On Sept. 30, U.S. District Judge Rebecca R. Pallmeyer threw out a challenge to Chicago’s affordable housing ordinance brought by a developer and the association representing Chicago’s home builders, who argued the ordinance amounted to an unconstitutional taking of property.

The ruling comes about 13 months since the lawsuit first landed in Cook County Circuit Court. In late August 2015, Hoyne Development, a home building company owned by Robert Mangan, of Chicago-based Mangan Builders, and the Home Builders Association Greater Chicago filed suit over the ordinance, asking the court to find the ordinance unconstitutional and unenforceable.


The city responded by transferring the case to the U.S. District Court for Northern Illinois, and then asked Pallmeyer to dismiss the litigation, arguing an abundance of federal case law had declared other such ordinances constitutional.

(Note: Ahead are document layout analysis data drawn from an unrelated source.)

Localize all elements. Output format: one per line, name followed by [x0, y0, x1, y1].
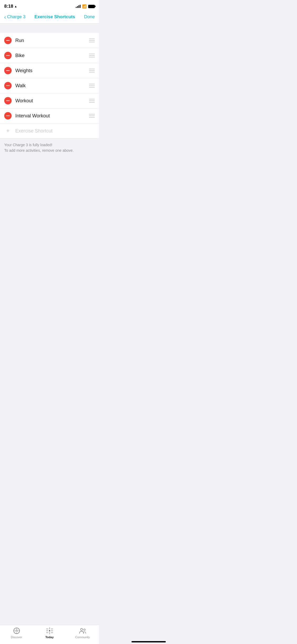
- nav-header: ‹ Charge 3 Exercise Shortcuts Done: [0, 11, 99, 24]
- drag-line: [89, 102, 95, 103]
- exercise-label-bike: Bike: [15, 53, 89, 58]
- remove-button-interval[interactable]: [4, 112, 12, 119]
- info-text: Your Charge 3 is fully loaded! To add mo…: [4, 142, 95, 153]
- exercise-label-run: Run: [15, 38, 89, 43]
- list-item: Interval Workout: [0, 108, 99, 123]
- wifi-icon: 📶: [82, 4, 87, 8]
- drag-handle-weights[interactable]: [89, 69, 95, 72]
- drag-handle-run[interactable]: [89, 39, 95, 42]
- exercise-label-interval: Interval Workout: [15, 113, 89, 119]
- signal-bar-3: [78, 5, 79, 8]
- add-exercise-row[interactable]: + Exercise Shortcut: [0, 123, 99, 139]
- signal-bars: [76, 5, 81, 8]
- remove-button-workout[interactable]: [4, 97, 12, 104]
- drag-line: [89, 55, 95, 56]
- list-item: Weights: [0, 63, 99, 78]
- drag-line: [89, 72, 95, 72]
- remove-button-weights[interactable]: [4, 67, 12, 74]
- list-item: Run: [0, 33, 99, 48]
- remove-button-run[interactable]: [4, 37, 12, 44]
- drag-line: [89, 39, 95, 39]
- chevron-left-icon: ‹: [4, 14, 6, 20]
- back-button[interactable]: ‹ Charge 3: [4, 14, 26, 20]
- drag-line: [89, 99, 95, 99]
- drag-line: [89, 42, 95, 42]
- drag-handle-interval[interactable]: [89, 114, 95, 118]
- drag-line: [89, 85, 95, 86]
- exercise-label-workout: Workout: [15, 98, 89, 104]
- info-line2: To add more activities, remove one above…: [4, 148, 74, 153]
- signal-bar-4: [80, 5, 81, 8]
- info-line1: Your Charge 3 is fully loaded!: [4, 143, 52, 147]
- drag-line: [89, 87, 95, 88]
- drag-line: [89, 69, 95, 69]
- exercise-label-weights: Weights: [15, 68, 89, 73]
- battery-icon: [88, 5, 95, 8]
- list-item: Walk: [0, 78, 99, 93]
- page-title: Exercise Shortcuts: [28, 14, 82, 20]
- gray-spacer: [0, 24, 99, 33]
- drag-handle-bike[interactable]: [89, 54, 95, 57]
- remove-button-walk[interactable]: [4, 82, 12, 89]
- drag-line: [89, 40, 95, 41]
- drag-handle-walk[interactable]: [89, 84, 95, 88]
- back-label: Charge 3: [7, 14, 26, 20]
- drag-line: [89, 70, 95, 71]
- drag-line: [89, 117, 95, 118]
- drag-line: [89, 114, 95, 114]
- info-section: Your Charge 3 is fully loaded! To add mo…: [0, 139, 99, 157]
- status-time: 8:18: [4, 4, 13, 9]
- list-item: Workout: [0, 93, 99, 108]
- remove-button-bike[interactable]: [4, 52, 12, 59]
- status-bar: 8:18 ▲ 📶: [0, 0, 99, 11]
- exercise-list: Run Bike Weights: [0, 33, 99, 139]
- drag-line: [89, 57, 95, 57]
- drag-line: [89, 116, 95, 116]
- signal-bar-2: [77, 6, 78, 8]
- exercise-label-walk: Walk: [15, 83, 89, 89]
- drag-line: [89, 84, 95, 84]
- bottom-fill: [0, 157, 99, 210]
- drag-handle-workout[interactable]: [89, 99, 95, 103]
- status-icons: 📶: [76, 4, 95, 8]
- add-exercise-label: Exercise Shortcut: [15, 128, 53, 134]
- signal-bar-1: [76, 7, 77, 8]
- drag-line: [89, 100, 95, 101]
- add-icon: +: [4, 127, 12, 135]
- drag-line: [89, 54, 95, 54]
- list-item: Bike: [0, 48, 99, 63]
- done-button[interactable]: Done: [84, 14, 95, 20]
- location-icon: ▲: [14, 5, 17, 8]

The case centered on Hoyne’s objection to the city’s action to force it to set aside a total of two units in three multi-family residential buildings the company was developing at Irving Park Road and North Hoyne Avenue in the city’s North Center neighborhood.

The city had taken that action under its so-called Affordable Requirements Ordinance (ARO). In place since 2003, the ARO requires developers of housing developments which contain 10 or more units, and which are proposed for land which must be rezoned to allow increased residential density, to dedicate 10 percent of their units as so-called “affordable housing” – meaning charging rents or selling at prices below market rates – or pay the city $100,000 per unit.

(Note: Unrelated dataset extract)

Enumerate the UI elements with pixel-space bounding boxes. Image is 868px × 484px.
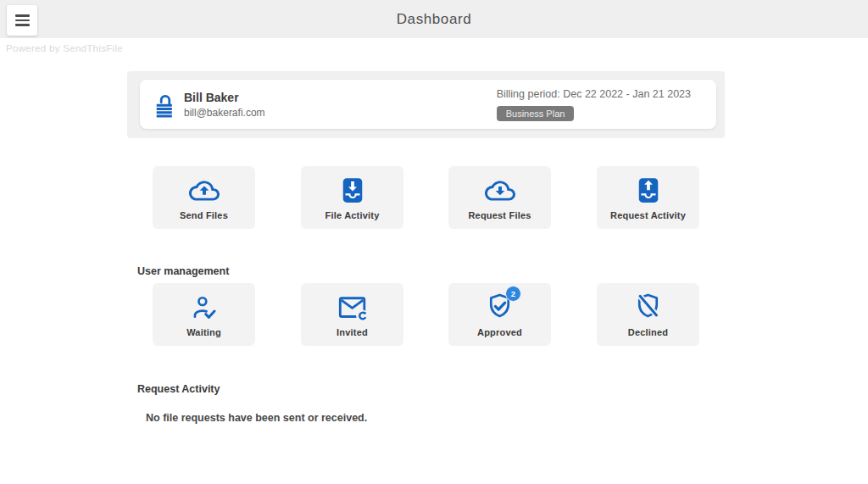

The ordinance was updated in spring 2015, dividing the city into zones in which affordable housing fees could range to as much as $175,000 per unit, and requiring developers to satisfy at least a quarter of the affordable housing mandates through actual housing, rather than just paying a fee in lieu.

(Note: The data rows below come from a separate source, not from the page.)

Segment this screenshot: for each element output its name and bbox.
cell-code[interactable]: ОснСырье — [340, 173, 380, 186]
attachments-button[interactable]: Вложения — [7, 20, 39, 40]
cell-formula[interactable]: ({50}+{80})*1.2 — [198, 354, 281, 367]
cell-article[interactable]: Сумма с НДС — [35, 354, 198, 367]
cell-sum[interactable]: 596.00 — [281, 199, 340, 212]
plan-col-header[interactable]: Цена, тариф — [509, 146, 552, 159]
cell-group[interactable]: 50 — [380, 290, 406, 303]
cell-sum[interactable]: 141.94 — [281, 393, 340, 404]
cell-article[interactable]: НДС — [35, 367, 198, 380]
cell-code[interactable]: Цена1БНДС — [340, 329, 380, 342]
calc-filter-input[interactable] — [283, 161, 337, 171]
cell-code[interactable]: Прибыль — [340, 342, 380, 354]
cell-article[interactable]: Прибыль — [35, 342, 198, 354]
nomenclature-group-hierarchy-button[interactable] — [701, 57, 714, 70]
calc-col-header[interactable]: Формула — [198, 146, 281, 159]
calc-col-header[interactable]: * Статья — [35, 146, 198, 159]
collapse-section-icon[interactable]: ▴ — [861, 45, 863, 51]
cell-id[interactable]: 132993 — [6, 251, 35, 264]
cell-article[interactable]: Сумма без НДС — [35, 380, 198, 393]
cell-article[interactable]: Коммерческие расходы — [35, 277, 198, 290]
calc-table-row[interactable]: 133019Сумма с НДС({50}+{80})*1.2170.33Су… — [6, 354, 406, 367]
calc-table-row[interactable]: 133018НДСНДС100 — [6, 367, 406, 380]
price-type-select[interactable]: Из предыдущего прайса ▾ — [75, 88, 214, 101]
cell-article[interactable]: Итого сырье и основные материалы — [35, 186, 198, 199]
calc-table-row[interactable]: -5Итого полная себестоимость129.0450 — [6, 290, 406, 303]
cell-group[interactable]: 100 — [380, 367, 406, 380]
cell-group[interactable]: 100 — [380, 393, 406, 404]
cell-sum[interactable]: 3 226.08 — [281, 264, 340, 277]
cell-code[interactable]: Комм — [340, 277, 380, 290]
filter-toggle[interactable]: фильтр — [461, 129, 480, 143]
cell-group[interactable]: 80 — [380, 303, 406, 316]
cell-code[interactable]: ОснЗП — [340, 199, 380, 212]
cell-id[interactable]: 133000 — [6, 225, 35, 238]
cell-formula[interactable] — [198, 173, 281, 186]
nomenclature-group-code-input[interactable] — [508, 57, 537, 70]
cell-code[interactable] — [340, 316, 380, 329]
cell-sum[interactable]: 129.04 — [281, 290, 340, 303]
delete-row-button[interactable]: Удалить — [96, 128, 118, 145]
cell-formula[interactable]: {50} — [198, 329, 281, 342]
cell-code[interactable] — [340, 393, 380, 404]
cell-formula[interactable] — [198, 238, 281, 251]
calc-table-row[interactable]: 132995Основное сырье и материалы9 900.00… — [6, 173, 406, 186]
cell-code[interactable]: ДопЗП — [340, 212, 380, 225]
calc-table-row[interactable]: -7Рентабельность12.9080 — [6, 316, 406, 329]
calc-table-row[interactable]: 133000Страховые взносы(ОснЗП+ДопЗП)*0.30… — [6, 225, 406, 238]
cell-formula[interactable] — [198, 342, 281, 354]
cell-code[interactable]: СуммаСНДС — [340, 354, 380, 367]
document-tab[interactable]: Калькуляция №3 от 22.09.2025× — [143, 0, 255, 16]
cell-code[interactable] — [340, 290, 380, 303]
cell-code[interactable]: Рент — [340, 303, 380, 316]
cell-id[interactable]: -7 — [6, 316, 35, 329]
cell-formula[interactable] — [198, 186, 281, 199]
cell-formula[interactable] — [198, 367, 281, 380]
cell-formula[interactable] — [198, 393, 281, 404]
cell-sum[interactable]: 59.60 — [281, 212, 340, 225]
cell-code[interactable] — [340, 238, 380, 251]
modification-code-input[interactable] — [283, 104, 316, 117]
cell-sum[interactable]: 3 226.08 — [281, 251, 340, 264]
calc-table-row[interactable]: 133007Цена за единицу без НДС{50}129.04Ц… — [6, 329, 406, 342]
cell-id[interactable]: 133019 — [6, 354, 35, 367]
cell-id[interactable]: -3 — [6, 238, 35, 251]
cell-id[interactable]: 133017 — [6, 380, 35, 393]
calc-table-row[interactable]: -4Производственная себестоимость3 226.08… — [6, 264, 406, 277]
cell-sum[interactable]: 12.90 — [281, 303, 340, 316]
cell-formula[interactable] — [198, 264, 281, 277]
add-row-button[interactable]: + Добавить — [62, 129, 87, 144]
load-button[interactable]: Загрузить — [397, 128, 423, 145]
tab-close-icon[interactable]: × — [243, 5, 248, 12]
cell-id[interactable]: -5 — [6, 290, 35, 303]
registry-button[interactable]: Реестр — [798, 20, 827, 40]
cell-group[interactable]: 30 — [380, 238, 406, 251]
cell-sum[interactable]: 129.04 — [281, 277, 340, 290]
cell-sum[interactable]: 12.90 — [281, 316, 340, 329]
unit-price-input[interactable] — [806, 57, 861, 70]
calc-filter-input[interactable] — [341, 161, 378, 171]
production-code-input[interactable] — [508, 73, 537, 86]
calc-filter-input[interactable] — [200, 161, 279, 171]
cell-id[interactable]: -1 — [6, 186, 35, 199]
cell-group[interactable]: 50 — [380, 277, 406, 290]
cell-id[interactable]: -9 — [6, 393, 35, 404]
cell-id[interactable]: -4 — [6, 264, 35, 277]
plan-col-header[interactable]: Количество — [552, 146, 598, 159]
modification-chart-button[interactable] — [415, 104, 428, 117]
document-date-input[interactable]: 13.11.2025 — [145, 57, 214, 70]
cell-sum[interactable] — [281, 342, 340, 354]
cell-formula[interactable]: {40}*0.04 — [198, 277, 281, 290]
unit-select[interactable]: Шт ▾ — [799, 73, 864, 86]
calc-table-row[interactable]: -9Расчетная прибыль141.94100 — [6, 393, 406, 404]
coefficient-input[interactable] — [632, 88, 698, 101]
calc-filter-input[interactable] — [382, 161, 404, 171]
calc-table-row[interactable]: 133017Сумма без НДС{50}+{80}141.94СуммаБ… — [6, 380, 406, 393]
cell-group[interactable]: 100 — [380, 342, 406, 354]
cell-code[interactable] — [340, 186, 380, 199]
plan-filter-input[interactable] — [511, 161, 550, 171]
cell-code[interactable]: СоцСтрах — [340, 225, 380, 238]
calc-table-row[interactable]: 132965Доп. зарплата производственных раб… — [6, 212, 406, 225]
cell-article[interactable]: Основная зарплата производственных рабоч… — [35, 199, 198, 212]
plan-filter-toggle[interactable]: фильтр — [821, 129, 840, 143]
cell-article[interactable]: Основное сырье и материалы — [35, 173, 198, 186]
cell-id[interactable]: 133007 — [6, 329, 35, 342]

However, Hoyne asked the city to permit its development in 2012, under the previous version of the ARO.

According to the lawsuit, Hoyne proposed redeveloping two former commercial properties, subdividing them into three separate parcels and building two six-unit residential buildings and a mixed-used building.

In 2013, however, the city said it would consider the project to be one 14-unit development, subject to the ARO requirements.

To keep the project going, Hoyne paid the city $200,000 - $100,000 for each of the two affordable homes the city said the project should include under the ARO.

Hoyne and the HBAGC then filed suit, arguing the city’s ARO represented an unconstitutional taking of property by regulation.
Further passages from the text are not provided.